BERKELEY, CA (UroToday.com) - Patient care was the main impetus for us to write our paper because we encounter, in our practices, a number of patients with ultra-high prostate-specific antigen (PSA). There is, however, limited information in the literature; in fact, the table in the manuscript reflects all we could find in our PubMed search regarding this scenario.

bta taiIn the literature, ultra-high PSA is generally defined as PSA of > 50 ng/mL. In our work, we compared the treatment outcomes in patients with PSA ≥ 20 ng/mL, 50-99.9 ng/mL, and ≥ 100 ng/mL and found that with radical treatment, their outcomes are much better than generally believed. Furthermore, while our report describes a cohort of patients diagnosed from January 1990 – December 2001, the results in contemporary patients are likely to be even better because of the widespread adoption of technological advances such as image guidance, dose escalation, intensity modulated radiotherapy, increased use of androgen deprivation in association with radiotherapy, and for longer durations than with this cohort of patients.
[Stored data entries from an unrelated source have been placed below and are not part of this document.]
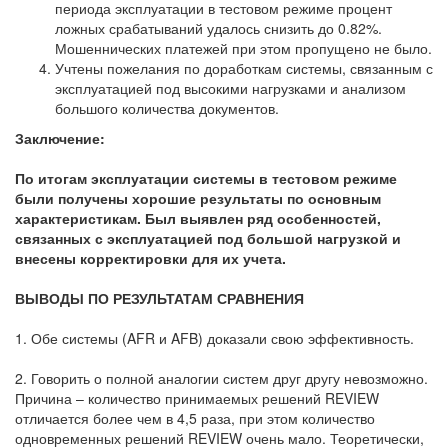
периода эксплуатации в тестовом режиме процент
ложных срабатываний удалось снизить до 0.82%.
Мошеннических платежей при этом пропущено не было.
Учтены пожелания по доработкам системы, связанным с
эксплуатацией под высокими нагрузками и анализом
большого количества документов.
Заключение:
По итогам эксплуатации системы в тестовом режиме
были получены хорошие результаты по основным
характеристикам. Был выявлен ряд особенностей,
связанных с эксплуатацией под большой нагрузкой и
внесены корректировки для их учета.
ВЫВОДЫ ПО РЕЗУЛЬТАТАМ СРАВНЕНИЯ
1. Обе системы (AFR и AFB) доказали свою эффективность.
2. Говорить о полной аналогии систем друг другу невозможно.
Причина – количество принимаемых решений REVIEW
отличается более чем в 4,5 раза, при этом количество
одновременных решений REVIEW очень мало. Теоретически,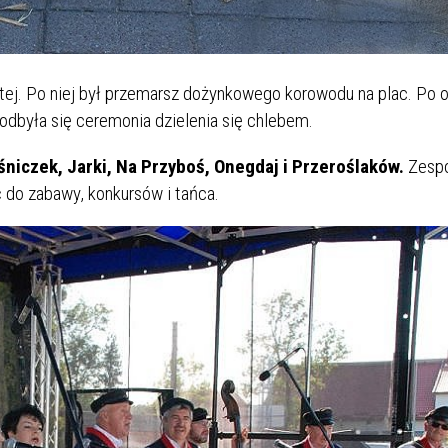
tej. Po niej był przemarsz dożynkowego korowodu na plac. Po o
odbyła się ceremonia dzielenia się chlebem.
niczek, Jarki, Na Przyboś, Onegdaj i Przeroślaków.
Zespo
 do zabawy, konkursów i tańca.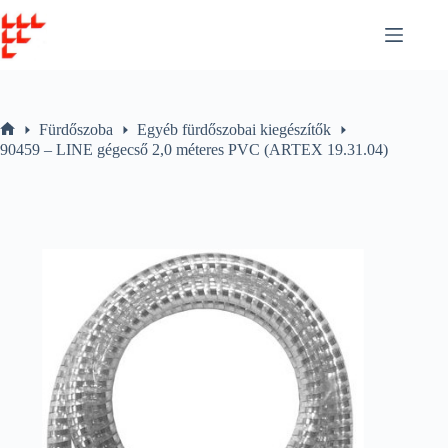
Skip
to
content
Fürdőszoba
Egyéb fürdőszobai kiegészítők
Home
90459 – LINE gégecső 2,0 méteres PVC (ARTEX 19.31.04)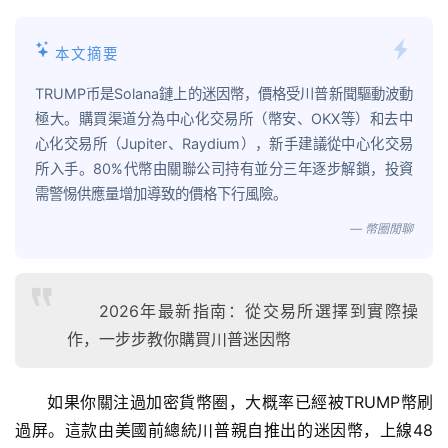
本文摘要
TRUMP币是Solana鏈上的迷因幣，價格受川普新聞驅動波動
極大。購買渠道分為中心化交易所（幣安、OKX等）和去中
心化交易所（Jupiter、Raydium），新手建議從中心化交易
所入手。80%代幣由關聯公司持有並分三年逐步解鎖，投資
需警惕供應量增加導致的價格下行風險。
— 幣圈閒聊
2026年最新指南：從交易所選擇到實際操
作，一步步教你購買川普迷因幣
如果你關注過加密貨幣圈，大概率已經被TRUMP幣刷
過屏。這款由美國前總統川普親自推出的迷因幣，上線48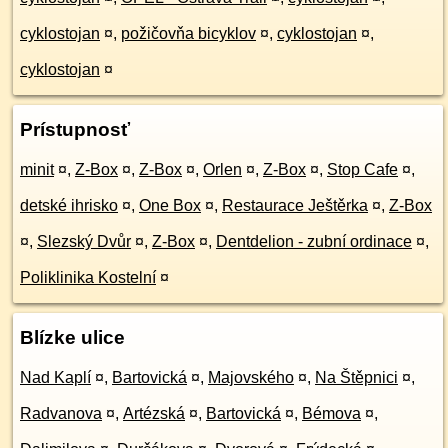
cyklostojan
¤
,
požičovňa bicyklov
¤
,
cyklostojan
¤
,
cyklostojan
¤
Prístupnosť
minit
¤
,
Z-Box
¤
,
Z-Box
¤
,
Orlen
¤
,
Z-Box
¤
,
Stop Cafe
¤
,
detské ihrisko
¤
,
One Box
¤
,
Restaurace Ještěrka
¤
,
Z-Box
¤
,
Slezský Dvůr
¤
,
Z-Box
¤
,
Dentdelion - zubní ordinace
¤
,
Poliklinika Kostelní
¤
Blízke ulice
Nad Kaplí
¤
,
Bartovická
¤
,
Majovského
¤
,
Na Štěpnici
¤
,
Radvanova
¤
,
Artézská
¤
,
Bartovická
¤
,
Bémova
¤
,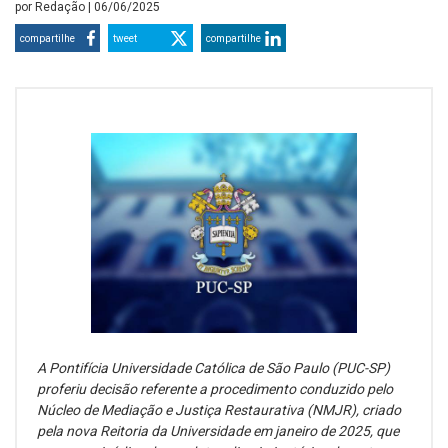
por
Redação
| 06/06/2025
compartilhe
tweet
compartilhe
A Pontifícia Universidade Católica de São Paulo (PUC-SP)
proferiu decisão referente a procedimento conduzido pelo
Núcleo de Mediação e Justiça Restaurativa (NMJR), criado
pela nova Reitoria da Universidade em janeiro de 2025, que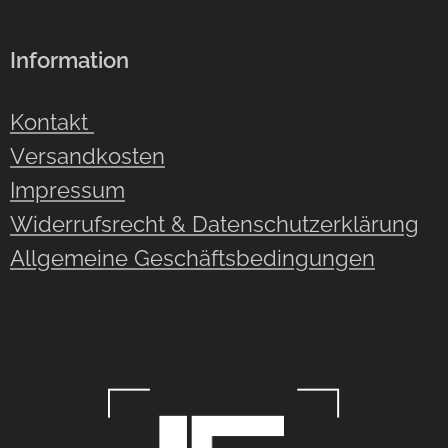
Information
Kontakt
Versandkosten
Impressum
Widerrufsrecht & Datenschutzerklärung
Allgemeine Geschäftsbedingungen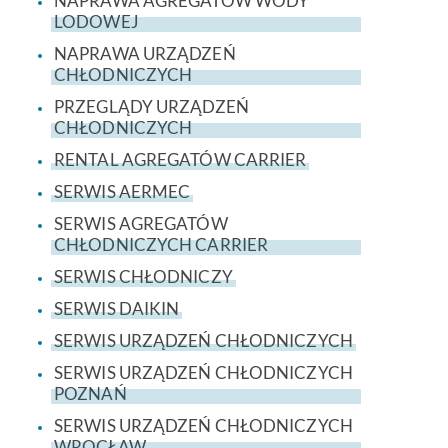
NAPRAWA AGREGATÓW WODY
LODOWEJ
NAPRAWA URZĄDZEŃ
CHŁODNICZYCH
PRZEGLĄDY URZĄDZEŃ
CHŁODNICZYCH
RENTAL AGREGATÓW CARRIER
SERWIS AERMEC
SERWIS AGREGATÓW
CHŁODNICZYCH CARRIER
SERWIS CHŁODNICZY
SERWIS DAIKIN
SERWIS URZĄDZEŃ CHŁODNICZYCH
SERWIS URZĄDZEŃ CHŁODNICZYCH
POZNAŃ
SERWIS URZĄDZEŃ CHŁODNICZYCH
WROCŁAW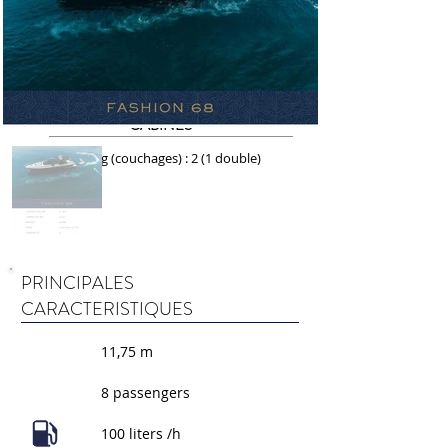
kayak
SEA LINE 300
1150€ TTC/
DAY
CABINES
Bedding (couchages) : 2 (1 double)
PRINCIPALES
CARACTERISTIQUES
11,75 m
8 passengers
100 liters /h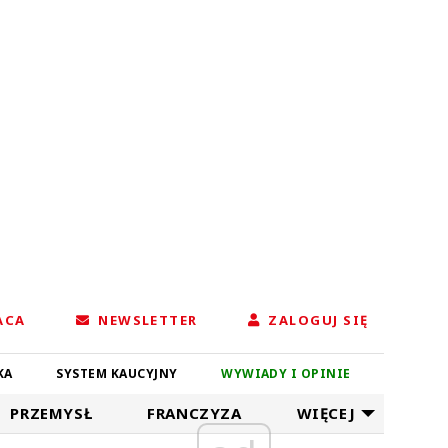
ACA
NEWSLETTER
ZALOGUJ SIĘ
KA
SYSTEM KAUCYJNY
WYWIADY I OPINIE
PRZEMYSŁ
FRANCZYZA
WIĘCEJ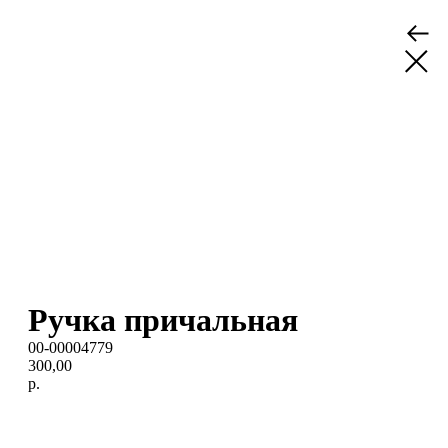
Ручка причальная
00-00004779
300,00
р.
There are many controversies in management of prostate cancer, e.g. PSA screening, active surveillance versus immediate radical treatment, etc. It seems contradictory to consider only conservative endocrine treatment in a patient in whom an aggressive cancer is found with ultra-high PSA. My co-authors and I challenge the commonly-held belief that a PSA level of > 50 ng/mL or even > 100 ng/mL indicates such a high likelihood of metastatic disease that only androgen deprivation therapy (ADT) is justified.

This is the largest series in the world on non-metastatic patients with ultra-high PSA at diagnosis. To our knowledge, the Saskatchewan prostate cancer database is the second largest in Canada, after British Columbia. We do not yet have a formal prostate cancer screening program, although an increasing amount of ad hoc screening has taken place since the test was first introduced to Saskatchewan in 1990.[1,2] Life expectancy in Saskatchewan is the longest among all Canadian provinces. It therefore makes sense, given the good health of many of our patients, to give patients radical treatment despite a high PSA.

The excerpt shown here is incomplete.